Hydronicus Inverticus: An Interview with Henry Selick
Henry Selick: I have another connection now to Alan Ladd Jr., because the producer Im working with, John Carls Ive known him for years and I never realized that hes married to Alan Ladd Jr.s daughter.
TJ: Thats a crazy bit of Six Degrees.
HS: So basically I want to go to John were developing a project and see if Laddie can get behind a big DVD push or something to get [Twice Upon a Time] out again. Id love to re-cut the darn thing.
TJ: I would love to see you re-cut it. Tell me about how you first met Wes Anderson. Did he call you up because of Life Aquatic or because of Fantastic Mr. Fox? And are you even attached to Fantastic Mr. Fox? The information in the trades is a bit ambiguous.
HS: Its sketchy in the trades, but he first approached me through Michael Siegel, who represents the Dahl literary estate. I know him from having worked on James and the Giant Peach. And Wes approached me and talked about Fantastic Mr. Fox, and then it was more a segue into By the way, theres another movie Im doing first, Life Aquatic. That was a while back, like two years ago. Then many, many months went by and I finally had my first meeting with him, and we talked about why he wanted stop-motion creatures in Life Aquatic. I myself had a lot of doubts, because he really wasnt that familiar with stop-motion. Hed seen my films. I dont know if hed seen a Ray Harryhausen film. So I approached it cautiously, because I didnt want to start doing the work and then have Wes realize Hey, this isnt real! Whats going on? Its hurting my movie! But I give Wes credit, hes a true visionary.
TJ: How much of Andersons work had you seen before he talked to you?

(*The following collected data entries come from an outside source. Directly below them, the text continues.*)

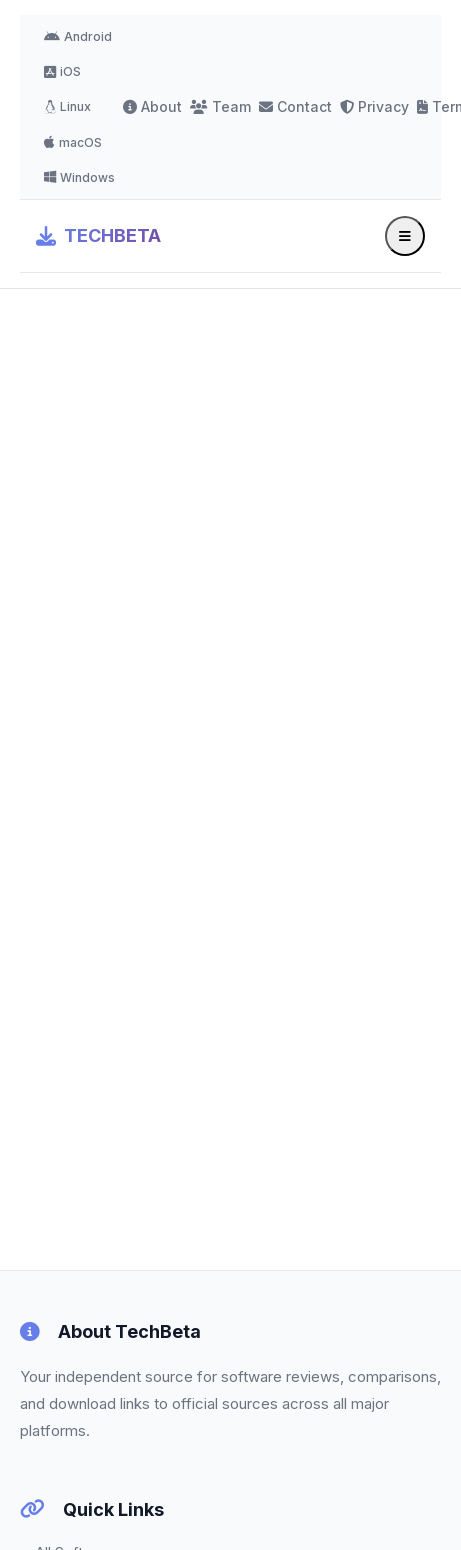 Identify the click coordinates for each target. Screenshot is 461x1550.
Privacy (374, 106)
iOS (62, 71)
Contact (295, 106)
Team (220, 106)
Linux (67, 106)
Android (78, 36)
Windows (79, 177)
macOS (73, 142)
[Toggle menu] (405, 236)
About (152, 106)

HS: Id seen Royal Tenenbaums and Rushmore, and both films, I think, are brilliant. I hadnt seen Bottle Rocket at the time. But I knew the moment I saw Rushmore when I saw that film, I felt a strange connection. I thought he was incredibly talented. For me, at that time, that was the best role I thought Bill Murray had ever had. How Wes handled Jason Schwartzman, and just the handmade quality to things, the artifice, the acts, the curtains and all. I really fell for it. Ultimately thats why Wes wanted stop-motion. He likes to hand-craft his films. Hes not flying his cameras around all the time. He would always rather build something for real than do it with CG or composite models.
TJ: That is the beautiful thing about his work, that wonderful baroque artifice. Even the intertitles are scrunched up incredibly close to the edge of the screen. He wants you to notice that proscenium edge.
HS: I wasnt over there in Italy I went to visit him before he started shooting the film, it was primarily shot in Italy at sea and on stage at Cinecitta, and he was very, very precise about color, camera placement, everything. And its beautiful. It does add up.
TJ: Did Wes and Noah come up with names for the fish, or did he let you go wild and then insert your fish names into the screenplay later?
HS: We never went wild for what creatures were going to be in there. Theres a few creatures that, design-wise, we were pretty much given free reign. But he always had a certain idea of what the fish had to deliver. The crayon pony-fish, that colorful seahorse, was written to be a seahorse with crayon colors. So theres always a good starting point. The sugar crabs were meant to be pretty realistic crabs that happen to look like candy. So in most cases, the original idea was his.
TJ: I know some fish in the screenplay didnt make the cut. The rat-tail envelope fish made the trailer but not the film. And the screenplay mentions a bright red octopus in the scene with the submerged plane. Did that get made?
HS: It got made. It got made to fly out of a window. Originally they went inside the plane and there was a sea scorpion, but the whole sequence got trimmed. The movie was running long. Those exist. And the octopus, we made it a paisley-colored octopus.